- _Supplied entries_:
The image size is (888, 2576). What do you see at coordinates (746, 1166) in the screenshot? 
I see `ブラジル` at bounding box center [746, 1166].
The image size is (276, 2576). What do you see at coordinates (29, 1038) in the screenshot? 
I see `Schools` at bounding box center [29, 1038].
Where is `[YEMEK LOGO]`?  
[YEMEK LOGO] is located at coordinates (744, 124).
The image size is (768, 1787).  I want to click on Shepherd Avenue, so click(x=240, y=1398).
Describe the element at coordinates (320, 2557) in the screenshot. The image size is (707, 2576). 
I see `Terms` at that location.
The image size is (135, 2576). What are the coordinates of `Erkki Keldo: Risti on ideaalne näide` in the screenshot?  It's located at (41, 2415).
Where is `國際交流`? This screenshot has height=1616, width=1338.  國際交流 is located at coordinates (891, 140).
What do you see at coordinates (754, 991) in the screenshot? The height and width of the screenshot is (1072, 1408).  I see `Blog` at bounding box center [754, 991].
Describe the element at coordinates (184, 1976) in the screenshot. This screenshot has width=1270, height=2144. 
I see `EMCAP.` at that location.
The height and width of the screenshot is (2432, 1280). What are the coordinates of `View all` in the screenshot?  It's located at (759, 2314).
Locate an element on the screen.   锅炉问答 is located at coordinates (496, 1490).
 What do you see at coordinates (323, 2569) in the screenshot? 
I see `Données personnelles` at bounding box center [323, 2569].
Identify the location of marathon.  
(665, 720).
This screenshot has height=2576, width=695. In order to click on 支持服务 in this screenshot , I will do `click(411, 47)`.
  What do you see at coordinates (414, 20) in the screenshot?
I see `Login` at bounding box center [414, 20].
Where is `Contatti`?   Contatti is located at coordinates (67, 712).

- _Activity_: Reproduce the lines word for word, starting at the one holding "What do you see at coordinates (323, 2569)" and ending at the final line of the material above.

- _Reply_:
 What do you see at coordinates (323, 2569) in the screenshot? 
I see `Données personnelles` at bounding box center [323, 2569].
Identify the location of marathon.  
(665, 720).
This screenshot has height=2576, width=695. In order to click on 支持服务 in this screenshot , I will do `click(411, 47)`.
  What do you see at coordinates (414, 20) in the screenshot?
I see `Login` at bounding box center [414, 20].
Where is `Contatti`?   Contatti is located at coordinates (67, 712).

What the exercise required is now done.